The clinical outcomes of 88 patients who underwent pancreatic necrosectomy between 1997 and 2003 were reviewed.


The median age was 55.5 (range, 18-85) years, 54 (61%) were males, 68 (77%) had primary pancreatic infection, 71 (81%) had >50% necrosis, and the median admission Acute Physiology and Chronic Health Evaluation score was 9 (range, 1-21). Median time to surgery was 31 (range, 1-161) days; 47 patients underwent minimally invasive necrosectomy and 41 open necrosectomy; 81 (92%) of patients had complications postoperatively, and 25 (28%) died. Multiorgan failure (odds ratio = 3.4, P = .05) and hemorrhage (odds ratio = 6.1, P = .03) were the only independent predictors of mortality. During a median follow-up of 28.9 months, 39 (62%) of 63 surviving patients had one or more late complications: biliary stricture in 4 (6%), pseudocyst in 5 (8%), pancreatic fistula in 8 (13%), gastrointestinal fistula in 1 (2%), delayed collections in 3 (5%), and incisional hernia in 1 (2%); intervention was required in 10 (16%) patients.

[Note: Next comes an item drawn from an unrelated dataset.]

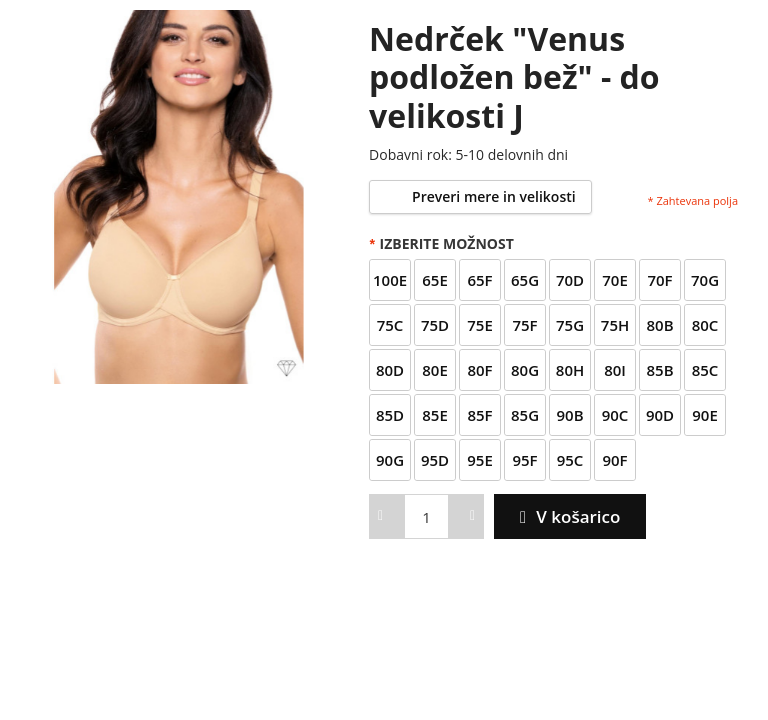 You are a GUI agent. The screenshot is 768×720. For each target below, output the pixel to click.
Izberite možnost (441, 243)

Sixteen (25%) of 63 surviving patients developed exocrine insufficiency, and 19 (33%) of 58 without prior diabetes mellitus developed endocrine insufficiency.


Almost all patients undergoing necrosectomy developed significant early or late complications or both. Multiorgan failure and postoperative hemorrhage were independent predictors of mortality. Long-term follow-up was important because 62% developed complications, and 16% of those with complications required surgical or endoscopic intervention.